Also read: Adding Fractions
Comparing Like Fractions and Unlike Fractions
There are different ways to compare fractions depending on whether they are like fractions or unlike fractions. Let’s understand each case with simple explanations and new examples.
Comparing Like Fractions
Like fractions have the same denominator. So, when comparing like fractions, we only need to compare the numerators.

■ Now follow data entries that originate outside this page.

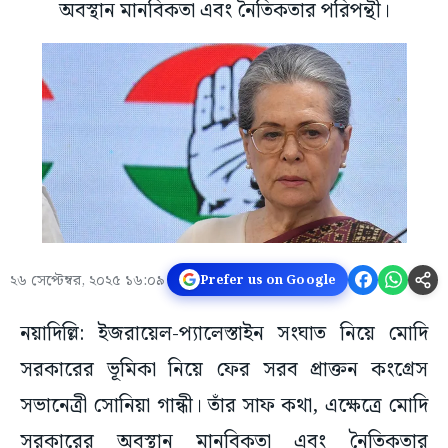
অবস্থান মানবিকতা এবং নৈতিকতার পরিপন্থী।
২৬ সেপ্টেম্বর, ২০২৫ ১৬:০৯
Prefer us on Google
নয়াদিল্লি: ইজরায়েল-প্যালেস্তাইন সংঘাত নিয়ে মোদি
সরকারের ভূমিকা নিয়ে ফের সরব প্রাক্তন কংগ্রেস
সভানেত্রী সোনিয়া গান্ধী। তাঁর সাফ কথা, এক্ষেত্রে মোদি
সরকারের অবস্থান মানবিকতা এবং নৈতিকতার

The fraction with the larger numerator is greater.
Example: Compare 3/7 and 5/7
Both have the same denominator (7), so we compare the numerators.
5 is greater than 3.
Therefore, 3/7 < 5/7
Comparing Unlike Fractions
Unlike fractions have different denominators, so we can’t directly compare them. There are two common cases:
Case 1: Same Numerators, Different Denominators
When comparing unlike fractions with the same numerators, the fraction with the smaller denominator is larger. That’s because each part is larger when divided into fewer pieces.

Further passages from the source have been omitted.